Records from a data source
____________________
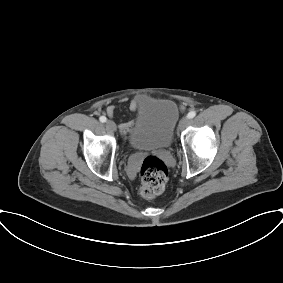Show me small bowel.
Returning <instances> with one entry per match:
<instances>
[{
    "mask_svg": "<svg viewBox=\"0 0 283 283\" xmlns=\"http://www.w3.org/2000/svg\"><path fill=\"white\" fill-rule=\"evenodd\" d=\"M145 102V99L138 97L133 98L129 101V109L131 111L137 110L143 103ZM106 113L109 117H113L115 115V106L109 105L106 108ZM135 126V122L133 120L131 121H125L119 124V129L123 134H128Z\"/></svg>",
    "mask_w": 283,
    "mask_h": 283,
    "instance_id": "obj_1",
    "label": "small bowel"
}]
</instances>
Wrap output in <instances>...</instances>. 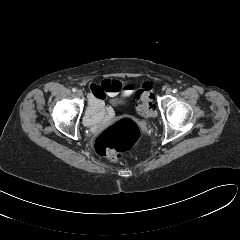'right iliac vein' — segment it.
<instances>
[{
	"label": "right iliac vein",
	"mask_w": 240,
	"mask_h": 240,
	"mask_svg": "<svg viewBox=\"0 0 240 240\" xmlns=\"http://www.w3.org/2000/svg\"><path fill=\"white\" fill-rule=\"evenodd\" d=\"M76 95H77L78 97H82V96H83V92H82L81 90H77V91H76Z\"/></svg>",
	"instance_id": "obj_1"
}]
</instances>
____________________
## EXERCISE REQUIREMENTS
In the records, find every line that has the string "evenodd" and copy it.

## YOUR RESPONSE
    "mask_svg": "<svg viewBox=\"0 0 283 283\" xmlns=\"http://www.w3.org/2000/svg\"><path fill=\"white\" fill-rule=\"evenodd\" d=\"M145 102V99L138 97L133 98L129 101V109L131 111L137 110L143 103ZM106 113L109 117H113L115 115V106L109 105L106 108ZM135 126V122L133 120L131 121H125L119 124V129L123 134H128Z\"/></svg>",
	"mask_svg": "<svg viewBox=\"0 0 240 240\" xmlns=\"http://www.w3.org/2000/svg\"><path fill=\"white\" fill-rule=\"evenodd\" d=\"M76 95H77L78 97H82V96H83V92H82L81 90H77V91H76Z\"/></svg>",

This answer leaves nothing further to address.